About this task:
Return the lines exactly as they stand, from the first of the material through the line containing "максимальной эффективностью, при".

Material for this exercise:
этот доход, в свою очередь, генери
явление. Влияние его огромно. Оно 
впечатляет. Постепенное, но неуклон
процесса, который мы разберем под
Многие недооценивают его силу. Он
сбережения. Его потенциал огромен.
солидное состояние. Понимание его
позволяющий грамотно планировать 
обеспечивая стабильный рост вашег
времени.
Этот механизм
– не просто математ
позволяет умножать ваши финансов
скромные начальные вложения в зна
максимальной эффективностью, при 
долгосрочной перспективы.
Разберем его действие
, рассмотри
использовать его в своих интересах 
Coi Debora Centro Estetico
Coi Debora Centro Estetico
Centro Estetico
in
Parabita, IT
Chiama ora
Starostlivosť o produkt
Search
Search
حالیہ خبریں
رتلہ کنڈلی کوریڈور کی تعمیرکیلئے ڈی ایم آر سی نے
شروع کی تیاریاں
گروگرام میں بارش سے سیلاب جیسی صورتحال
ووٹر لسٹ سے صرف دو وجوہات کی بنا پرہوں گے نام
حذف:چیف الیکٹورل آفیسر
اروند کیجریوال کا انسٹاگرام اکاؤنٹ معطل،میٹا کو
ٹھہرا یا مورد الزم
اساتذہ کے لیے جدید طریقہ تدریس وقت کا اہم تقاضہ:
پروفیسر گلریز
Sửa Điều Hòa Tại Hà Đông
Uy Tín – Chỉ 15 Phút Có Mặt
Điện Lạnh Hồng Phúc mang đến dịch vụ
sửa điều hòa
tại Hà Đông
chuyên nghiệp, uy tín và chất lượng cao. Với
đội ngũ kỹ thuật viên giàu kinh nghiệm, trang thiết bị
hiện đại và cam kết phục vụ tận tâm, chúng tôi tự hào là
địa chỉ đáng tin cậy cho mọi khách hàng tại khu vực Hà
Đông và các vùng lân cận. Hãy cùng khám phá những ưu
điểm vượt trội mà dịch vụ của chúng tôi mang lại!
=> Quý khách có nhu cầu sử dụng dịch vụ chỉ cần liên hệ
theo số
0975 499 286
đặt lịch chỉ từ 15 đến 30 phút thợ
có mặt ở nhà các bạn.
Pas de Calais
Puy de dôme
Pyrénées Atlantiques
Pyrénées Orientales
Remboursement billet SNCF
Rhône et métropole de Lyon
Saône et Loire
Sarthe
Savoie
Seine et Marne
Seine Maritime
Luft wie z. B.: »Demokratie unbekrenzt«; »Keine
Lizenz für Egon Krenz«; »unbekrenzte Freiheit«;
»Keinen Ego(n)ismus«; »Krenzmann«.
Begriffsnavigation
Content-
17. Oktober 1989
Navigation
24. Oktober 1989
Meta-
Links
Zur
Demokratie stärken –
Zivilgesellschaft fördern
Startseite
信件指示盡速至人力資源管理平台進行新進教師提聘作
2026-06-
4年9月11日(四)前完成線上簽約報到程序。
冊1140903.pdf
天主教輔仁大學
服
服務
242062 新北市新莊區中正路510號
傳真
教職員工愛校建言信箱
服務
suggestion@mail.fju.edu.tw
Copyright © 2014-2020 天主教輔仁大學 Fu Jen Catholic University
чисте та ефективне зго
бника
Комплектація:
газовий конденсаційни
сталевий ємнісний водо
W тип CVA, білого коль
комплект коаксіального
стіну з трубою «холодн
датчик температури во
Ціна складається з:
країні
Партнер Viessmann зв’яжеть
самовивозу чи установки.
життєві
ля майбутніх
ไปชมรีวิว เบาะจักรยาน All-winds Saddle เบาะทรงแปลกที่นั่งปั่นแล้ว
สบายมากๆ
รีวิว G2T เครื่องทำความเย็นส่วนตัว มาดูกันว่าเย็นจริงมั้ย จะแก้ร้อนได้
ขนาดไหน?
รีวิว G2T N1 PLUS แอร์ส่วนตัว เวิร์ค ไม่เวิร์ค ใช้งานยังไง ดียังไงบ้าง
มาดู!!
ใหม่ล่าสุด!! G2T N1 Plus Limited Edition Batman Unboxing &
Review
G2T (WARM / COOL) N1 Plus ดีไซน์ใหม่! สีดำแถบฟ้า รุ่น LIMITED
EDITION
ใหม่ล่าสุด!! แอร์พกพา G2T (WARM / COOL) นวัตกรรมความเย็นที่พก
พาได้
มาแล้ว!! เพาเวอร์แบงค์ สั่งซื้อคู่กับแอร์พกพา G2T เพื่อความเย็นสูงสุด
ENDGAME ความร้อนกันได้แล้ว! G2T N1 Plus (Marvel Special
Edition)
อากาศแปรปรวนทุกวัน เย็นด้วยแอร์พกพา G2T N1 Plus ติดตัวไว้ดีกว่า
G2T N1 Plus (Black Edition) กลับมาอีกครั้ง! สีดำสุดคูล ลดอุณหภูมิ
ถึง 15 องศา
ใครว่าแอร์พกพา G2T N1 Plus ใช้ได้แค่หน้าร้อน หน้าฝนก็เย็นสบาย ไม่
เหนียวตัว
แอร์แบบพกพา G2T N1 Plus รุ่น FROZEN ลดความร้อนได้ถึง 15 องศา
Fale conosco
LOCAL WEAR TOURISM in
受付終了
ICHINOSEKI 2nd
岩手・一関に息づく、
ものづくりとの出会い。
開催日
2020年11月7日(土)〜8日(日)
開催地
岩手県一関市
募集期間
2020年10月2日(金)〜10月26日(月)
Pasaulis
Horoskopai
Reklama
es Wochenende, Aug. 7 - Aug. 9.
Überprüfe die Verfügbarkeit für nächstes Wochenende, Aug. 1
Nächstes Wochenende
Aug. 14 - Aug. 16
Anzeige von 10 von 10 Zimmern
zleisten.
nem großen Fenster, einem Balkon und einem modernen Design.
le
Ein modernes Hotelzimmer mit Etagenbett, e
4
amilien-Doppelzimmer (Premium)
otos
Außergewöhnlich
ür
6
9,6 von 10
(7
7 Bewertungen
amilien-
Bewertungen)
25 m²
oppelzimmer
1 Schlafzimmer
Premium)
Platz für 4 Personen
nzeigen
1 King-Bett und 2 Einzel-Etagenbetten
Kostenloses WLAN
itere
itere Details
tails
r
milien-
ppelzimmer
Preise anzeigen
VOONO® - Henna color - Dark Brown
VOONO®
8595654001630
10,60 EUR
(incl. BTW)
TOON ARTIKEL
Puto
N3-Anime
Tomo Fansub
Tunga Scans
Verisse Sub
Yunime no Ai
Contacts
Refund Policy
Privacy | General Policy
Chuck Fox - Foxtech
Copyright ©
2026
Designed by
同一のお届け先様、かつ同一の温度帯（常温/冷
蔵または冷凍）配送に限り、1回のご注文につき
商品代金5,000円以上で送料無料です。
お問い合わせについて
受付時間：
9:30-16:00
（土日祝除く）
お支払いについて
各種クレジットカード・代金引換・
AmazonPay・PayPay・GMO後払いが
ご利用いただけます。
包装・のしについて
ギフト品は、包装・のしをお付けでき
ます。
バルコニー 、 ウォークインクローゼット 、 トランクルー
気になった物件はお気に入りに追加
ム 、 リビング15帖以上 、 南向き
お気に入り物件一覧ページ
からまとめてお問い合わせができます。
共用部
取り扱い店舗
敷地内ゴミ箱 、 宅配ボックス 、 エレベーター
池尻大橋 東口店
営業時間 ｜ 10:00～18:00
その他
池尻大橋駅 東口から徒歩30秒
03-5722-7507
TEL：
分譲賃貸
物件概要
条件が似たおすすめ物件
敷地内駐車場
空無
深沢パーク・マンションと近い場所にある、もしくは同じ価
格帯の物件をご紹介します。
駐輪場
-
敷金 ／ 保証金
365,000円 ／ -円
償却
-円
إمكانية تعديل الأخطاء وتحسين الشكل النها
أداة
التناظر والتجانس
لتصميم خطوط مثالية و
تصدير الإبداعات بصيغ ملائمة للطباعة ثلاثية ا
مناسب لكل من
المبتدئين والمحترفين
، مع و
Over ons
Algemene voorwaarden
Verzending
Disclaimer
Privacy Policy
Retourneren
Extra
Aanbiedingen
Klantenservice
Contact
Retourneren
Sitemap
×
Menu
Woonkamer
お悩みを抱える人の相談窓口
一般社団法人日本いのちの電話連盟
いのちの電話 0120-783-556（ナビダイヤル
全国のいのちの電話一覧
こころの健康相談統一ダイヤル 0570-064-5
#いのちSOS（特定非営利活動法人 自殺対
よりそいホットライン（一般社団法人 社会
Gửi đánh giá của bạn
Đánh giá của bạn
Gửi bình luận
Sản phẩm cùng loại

Result of this exercise:
этот доход, в свою очередь, генери
явление. Влияние его огромно. Оно 
впечатляет. Постепенное, но неуклон
процесса, который мы разберем под
Многие недооценивают его силу. Он
сбережения. Его потенциал огромен.
солидное состояние. Понимание его
позволяющий грамотно планировать 
обеспечивая стабильный рост вашег
времени.
Этот механизм
– не просто математ
позволяет умножать ваши финансов
скромные начальные вложения в зна
максимальной эффективностью, при 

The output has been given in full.